One Frothy Sequel

The groundswell in sales and leasing transactions that bolstered the nation's top brokerages in 2005 shows no sign of weakening. In fact, many bullish observers now expect 2006 to shatter last year's record transaction volume. Just how lucrative was last year? The five highest-ranked brokerages on NREI's Top Brokerage Survey boosted the total dollar value of their sales and leasing transactions from $284.8 billion in 2004 to $351.3 billion in 2005.

“It's very possible that 2006 will replicate 2005 in terms of sales and leasing volume,” says Will Marks, managing director at San Francisco-based investment bank JMP Securities, citing heavy deal volume through the first five months of this year as one leading indicator.

Insatiable appetite

There's clearly no lack of investment capital on the prowl. Washington, D.C.-based law firm Goodwin Procter estimates that institutional investors will pour some $130 billion into the U.S. commercial real estate market this year, up from $90 billion last year and $64 billion in 2004. The firm has worked on several large real estate deals over the past 18 months, including the $4.8 billion privatization of listed REIT Trizec Properties in June.

“Fundamentals across virtually all property classes are very stable, and we don't expect that to suddenly change. It's also one of the broadest recoveries we've seen in some time since many markets are benefiting from rent and occupancy growth,” says Dr. Sam Chandan, chief economist at Manhatten-based data provider Reis Inc.

The office vacancy rate declined by 60 basis points to hit 14.1% in the first quarter, the largest quarterly decline in more than a decade. One driving factor has been strong economic growth. The GDP grew at an annual rate of 5.3% in the first quarter. As strong as that performance was, Chandan believes it's unsustainable. He expects the second-quarter GDP to register just 2.5% due to less employment growth and higher energy prices that are a drag on the economy.

One trend that bodes well for office fundamentals is that a limited amount of new supply is expected to hit the market. According to Reis, office completions during each of the next three years will register less than half of the roughly 126.2 million sq. ft. of new supply that was completed in 2001.

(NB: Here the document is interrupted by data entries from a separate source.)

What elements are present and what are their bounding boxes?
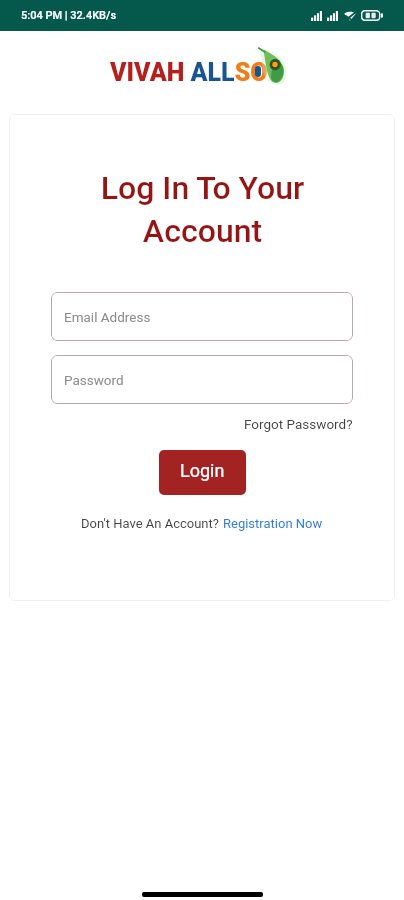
- staticText: Don't Have An Account?: [81, 516, 223, 531]
- button[interactable]: Login: [159, 450, 246, 495]
- staticText: VIVAH ALLSO: [110, 58, 268, 87]
- staticText: 5:04 PM | 32.4KB/s: [21, 9, 117, 22]
- button[interactable]: Forgot Password?: [244, 416, 353, 432]
- staticText: Password: [64, 372, 124, 388]
- staticText: Login: [180, 460, 225, 481]
- button[interactable]: Email Address: [51, 292, 353, 341]
- other: Battery 32 percent: [361, 10, 383, 21]
- staticText: Registration Now: [223, 516, 323, 531]
- other: Mobile signal strength: [327, 11, 338, 21]
- staticText: Forgot Password?: [244, 416, 353, 432]
- other: Mobile signal strength: [311, 11, 322, 21]
- staticText: Email Address: [64, 309, 151, 325]
- other: Vivah Allso peacock feather logo mark: [258, 48, 292, 88]
- staticText: Log In To Your Account: [85, 169, 320, 250]
- other: Wi-Fi off: [344, 11, 356, 21]
- button[interactable]: Password: [51, 355, 353, 404]
- button[interactable]: Registration Now: [223, 516, 323, 531]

New supply will creep into the market gradually through 2010, but Chandan doubts that it will be enough to offset steady leasing demand. He also believes that the combination of lower vacancy and higher effective rents could prevent capitalization rates from barreling up in coming years.

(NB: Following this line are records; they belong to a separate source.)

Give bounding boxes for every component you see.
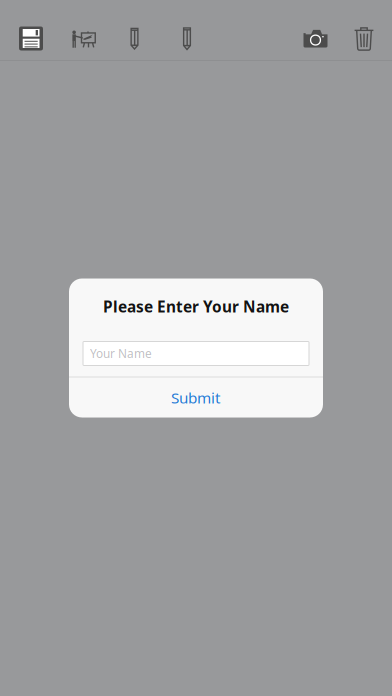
button[interactable]: Pen (105, 0, 164, 61)
button[interactable]: Your Name (83, 342, 309, 366)
staticText: Submit (171, 387, 221, 408)
button[interactable]: Marker (164, 0, 210, 61)
button[interactable]: Present (62, 0, 105, 61)
button[interactable]: Submit (69, 378, 323, 418)
button[interactable]: Camera (295, 0, 336, 61)
staticText: Please Enter Your Name (103, 296, 289, 317)
button[interactable]: Save (0, 0, 62, 61)
staticText: Your Name (90, 346, 152, 361)
button[interactable]: Delete (336, 0, 392, 61)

“Growth this year could be more modest than last year, which could affect office absorption,” says Chandan, who still expects effective office rents to grow by 4.4% in 2006, the highest rent growth in five years.

View from the top

Both CB Richard Ellis and Jones Lang LaSalle posted stellar first quarters on the strength of heavy sales and leasing demand. Investors have taken notice, too, driving share prices in both companies up as much as 200% over the past 12 months. Shares in CBRE, for example, were trading around $22.45 on June 20, up sharply from a year ago when share prices were hovering in the low-teens.

For CBRE, the largest real estate services firm in the world, this rising tide resulted in the company recording $150.4 billion in investment sales and leasing transactions in 2005, up 18% over the previous year. By comparison, the No. 2 brokerage, Cushman & Wakefield, reported $69.3 billion in combined leasing deals and investment sales in 2005, up 32% over the previous year.

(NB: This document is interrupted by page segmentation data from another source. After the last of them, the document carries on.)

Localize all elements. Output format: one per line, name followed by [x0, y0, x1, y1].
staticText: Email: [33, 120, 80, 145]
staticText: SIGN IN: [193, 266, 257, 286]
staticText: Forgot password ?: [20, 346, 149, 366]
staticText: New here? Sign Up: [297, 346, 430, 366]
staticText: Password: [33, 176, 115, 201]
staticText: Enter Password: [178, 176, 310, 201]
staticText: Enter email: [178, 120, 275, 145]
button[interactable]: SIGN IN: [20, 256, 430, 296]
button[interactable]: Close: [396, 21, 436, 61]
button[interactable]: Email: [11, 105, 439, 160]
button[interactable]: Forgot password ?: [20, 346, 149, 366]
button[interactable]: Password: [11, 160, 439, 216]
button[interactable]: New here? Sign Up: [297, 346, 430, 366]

CBRE posted first-quarter revenues of $680.1 million, which represented a 26.3% increase over the $538.3 million it earned in the first quarter of 2005. About 37% of the firm's 2005 revenues were generated through investment sales.

While CBRE's reliance upon investment sales bodes well in a strong market, analyst Marks cautions that this exposure could hurt the company if sales volume begins to thin due to rising interest rates. Marks says that competitors such as Jones Lang LaSalle and Trammel Crow — both of which are publicly traded — draw a smaller percentage of their total revenues from investment sales.

For example, No. 6 brokerage Jones Lang LaSalle generated just 19% of its 2005 revenues from investment sales. It also drew the lion's share (or 43%) of its revenues from fee-based services such as property management and consulting. This suggests that Jones Lang LaSalle is less exposed than CBRE to a sudden decline in leasing and sales volume. But souring transaction volume doesn't appear to be likely until 2007 at the earliest.

“At mid-year last year we predicted that rising interest rates would slow down the sales market,” says Marks. “That didn't happen, and the second half was bigger than the first. It's hard to say that the balance of 2006 will be any different.”